I’d like to explore more around that, as I’m sure there are some other legal angles. It does further stress that paying attention to the license you choose is good. It would be interesting to see if my thinking had changed during our late license selection process for VVV.

The Q/A has some good gems too, great questions and great answers, so keep listening. Here are two of my more favorite answers. 🙂

“throw away your ego, it will help a lot”

And, in response to someone asking why you shouldn’t just let everyone commit directly to master.

“If you send a pull request and somebody says merge, it feels good. […] If you’re merging your own work, […] it feels lonely, you feel uncertain, you start making mistakes, and no one is there to stop you.”

 

How we’re using the WP REST API at Washington State University

As I write this, we have the WP REST API enabled for 1083 sites across 54 networks on our single installation of WordPress at Washington State University.
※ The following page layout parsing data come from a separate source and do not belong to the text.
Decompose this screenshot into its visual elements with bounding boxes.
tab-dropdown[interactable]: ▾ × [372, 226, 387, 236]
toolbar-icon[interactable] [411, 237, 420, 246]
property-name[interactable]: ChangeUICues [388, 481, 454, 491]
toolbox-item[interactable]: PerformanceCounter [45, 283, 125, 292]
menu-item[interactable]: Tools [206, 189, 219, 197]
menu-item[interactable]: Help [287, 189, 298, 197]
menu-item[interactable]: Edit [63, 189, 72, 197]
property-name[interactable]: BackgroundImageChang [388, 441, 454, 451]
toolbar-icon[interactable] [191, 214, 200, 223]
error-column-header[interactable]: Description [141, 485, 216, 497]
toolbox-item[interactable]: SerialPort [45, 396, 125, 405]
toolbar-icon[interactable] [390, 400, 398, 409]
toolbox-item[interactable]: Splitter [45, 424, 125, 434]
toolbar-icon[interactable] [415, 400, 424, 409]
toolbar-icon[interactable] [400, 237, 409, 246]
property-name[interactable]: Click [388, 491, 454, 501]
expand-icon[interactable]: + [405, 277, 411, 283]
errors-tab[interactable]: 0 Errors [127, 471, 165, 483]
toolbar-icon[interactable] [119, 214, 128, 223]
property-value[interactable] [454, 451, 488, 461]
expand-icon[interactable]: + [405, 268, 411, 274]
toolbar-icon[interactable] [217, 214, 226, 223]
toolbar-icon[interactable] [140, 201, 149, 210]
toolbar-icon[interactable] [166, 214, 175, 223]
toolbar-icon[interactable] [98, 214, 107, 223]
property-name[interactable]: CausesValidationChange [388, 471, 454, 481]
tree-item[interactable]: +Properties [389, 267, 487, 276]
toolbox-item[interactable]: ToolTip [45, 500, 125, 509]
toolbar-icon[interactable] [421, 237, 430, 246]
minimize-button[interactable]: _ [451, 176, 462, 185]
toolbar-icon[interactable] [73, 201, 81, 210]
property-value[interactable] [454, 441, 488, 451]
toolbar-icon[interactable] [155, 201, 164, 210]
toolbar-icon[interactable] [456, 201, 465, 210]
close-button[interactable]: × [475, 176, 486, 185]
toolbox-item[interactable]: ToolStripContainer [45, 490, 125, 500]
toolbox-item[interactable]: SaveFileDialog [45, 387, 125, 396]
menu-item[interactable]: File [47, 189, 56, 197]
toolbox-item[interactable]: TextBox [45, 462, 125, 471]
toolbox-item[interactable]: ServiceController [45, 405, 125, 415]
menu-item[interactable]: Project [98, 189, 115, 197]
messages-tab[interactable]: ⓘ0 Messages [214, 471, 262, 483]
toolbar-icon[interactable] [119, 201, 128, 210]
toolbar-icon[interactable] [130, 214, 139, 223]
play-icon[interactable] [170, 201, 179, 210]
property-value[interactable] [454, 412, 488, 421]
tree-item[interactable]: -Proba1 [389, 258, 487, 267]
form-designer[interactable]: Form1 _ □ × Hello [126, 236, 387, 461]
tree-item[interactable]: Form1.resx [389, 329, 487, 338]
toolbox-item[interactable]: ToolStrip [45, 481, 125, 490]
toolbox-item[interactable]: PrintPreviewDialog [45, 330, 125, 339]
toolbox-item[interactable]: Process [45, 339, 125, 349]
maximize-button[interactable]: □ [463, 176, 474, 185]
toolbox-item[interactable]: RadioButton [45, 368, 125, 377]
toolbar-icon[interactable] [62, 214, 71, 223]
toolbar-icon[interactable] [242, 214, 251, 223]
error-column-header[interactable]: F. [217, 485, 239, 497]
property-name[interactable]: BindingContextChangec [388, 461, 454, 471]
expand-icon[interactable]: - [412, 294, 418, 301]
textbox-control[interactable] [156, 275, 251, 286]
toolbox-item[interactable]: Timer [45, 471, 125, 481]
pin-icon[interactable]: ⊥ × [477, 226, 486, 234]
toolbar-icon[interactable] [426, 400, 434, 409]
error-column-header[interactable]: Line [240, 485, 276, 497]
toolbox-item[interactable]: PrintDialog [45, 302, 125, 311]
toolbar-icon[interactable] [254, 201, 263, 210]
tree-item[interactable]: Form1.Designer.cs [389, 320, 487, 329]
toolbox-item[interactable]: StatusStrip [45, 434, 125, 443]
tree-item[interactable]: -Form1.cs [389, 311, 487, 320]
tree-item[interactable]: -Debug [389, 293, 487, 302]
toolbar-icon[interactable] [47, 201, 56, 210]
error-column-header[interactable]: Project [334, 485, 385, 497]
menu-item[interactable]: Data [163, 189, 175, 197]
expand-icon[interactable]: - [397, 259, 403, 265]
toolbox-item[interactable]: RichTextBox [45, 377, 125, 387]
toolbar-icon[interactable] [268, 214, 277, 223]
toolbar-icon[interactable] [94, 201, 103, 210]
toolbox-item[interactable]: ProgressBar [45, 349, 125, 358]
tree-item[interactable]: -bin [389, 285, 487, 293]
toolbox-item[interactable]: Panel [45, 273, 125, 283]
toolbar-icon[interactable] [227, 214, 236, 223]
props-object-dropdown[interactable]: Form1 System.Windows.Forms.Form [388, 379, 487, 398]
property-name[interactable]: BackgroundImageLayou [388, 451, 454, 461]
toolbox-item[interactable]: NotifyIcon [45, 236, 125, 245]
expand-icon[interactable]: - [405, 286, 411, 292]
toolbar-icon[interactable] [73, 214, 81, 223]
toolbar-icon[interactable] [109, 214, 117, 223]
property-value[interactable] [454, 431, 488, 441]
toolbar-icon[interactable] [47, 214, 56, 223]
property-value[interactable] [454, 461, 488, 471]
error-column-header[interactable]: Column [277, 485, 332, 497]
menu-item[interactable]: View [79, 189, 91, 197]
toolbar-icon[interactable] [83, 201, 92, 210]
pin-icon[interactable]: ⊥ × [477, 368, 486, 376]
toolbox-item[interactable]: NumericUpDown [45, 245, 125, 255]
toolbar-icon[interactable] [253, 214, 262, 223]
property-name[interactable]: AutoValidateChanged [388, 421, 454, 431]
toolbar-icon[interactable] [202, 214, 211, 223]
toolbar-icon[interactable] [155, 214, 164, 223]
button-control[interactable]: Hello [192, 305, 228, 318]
It’s probably worth noting that this only counts as one active installation in the WordPress.org repository stats. 🙁 It’s definitely worth noting how we use it! 🙂

Our primary use for the WP REST API is to share content throughout the University via our WSUWP Content Syndicate plugin. With the simple wsuwp_json shortcode, anyone is able to embed a list of headlines from articles published on news.wsu.edu.

And just by changing the host, I can switch over and embed a couple of recent headlines from web.wsu.edu.
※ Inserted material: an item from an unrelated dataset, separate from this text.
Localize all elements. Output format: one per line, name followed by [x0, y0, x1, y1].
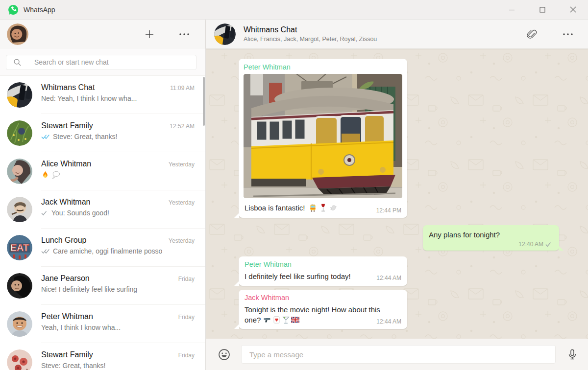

Having the ability to share information across the University is very useful to us. It helps various groups and sites throughout the ecosystem feel more connected as visitors and as site owners.
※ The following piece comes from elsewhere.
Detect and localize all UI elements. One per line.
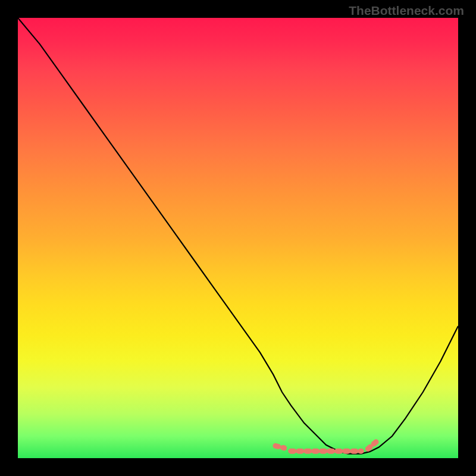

Of course, we could have used a pre-existing syndication format like RSS as a solution, but a REST API is so much more flexible. It didn’t take much work to extend the initial plugin using things like register_rest_field() to support and display results from the central people directory we have in progress.

Jeremy Felt
SR WORDPRESS ENGR, UCOMM
INFO TECH 2008
jeremy.felt@wsu.edu

That’s me, pulled in from our people API.

This kind of data flexibility is a big part of our vision for the future of the web at WSU. Soon we’ll be able to highlight information for research faculty that may help to connect them with other groups working on similar topics. We’ll have ways to create articles on the edge of the network and have them bubble up through the various layers of the university—department, college, central news. And we’ll be able to start tying data to people in a smarter way so that we can help to make sure voices throughout the university are heard.

And that’s just our first angle! One day I’ll expand on how we see the REST API changing our front end workflow in creative ways.

Thoughts on merging the WP REST API plugin

Daniel asked for official feedback from WordPress core committers on the REST API. Here goes. 🙂

I’ve been thinking a lot about this over the last week since last week’s status meeting. And I think I can sum up my thoughts in a nutshell now.

I’m in favor of the REST API team’s proposal to merge the endpoints for the primary objects in WordPress—posts, comments, users, terms—when they’re ready.

When the endpoints for these objects are ready, I would like to see them merged early in a release cycle.

With these primary endpoints in, front end workflows can immediately start to take advantage. This is something groups have been doing for years with custom code already. Getting these groups to use the same structure is valuable.

Exposing all of wp-admin via the REST API is important for the future. I would like to see more discussion from groups planning on creating these interfaces. Determining what the most valuable endpoints are for creating initial versions of these custom admin interfaces could help guide iteration while also allowing progress on those interfaces to begin. Ideally, there should be a wider discussion about what this all means for the default WordPress admin interface.

In general, I think these status meetings should happen more often so that any disparities of opinion are not as surprising to the community at large. A good definition of what “ready” means for each endpoint would be valuable as well.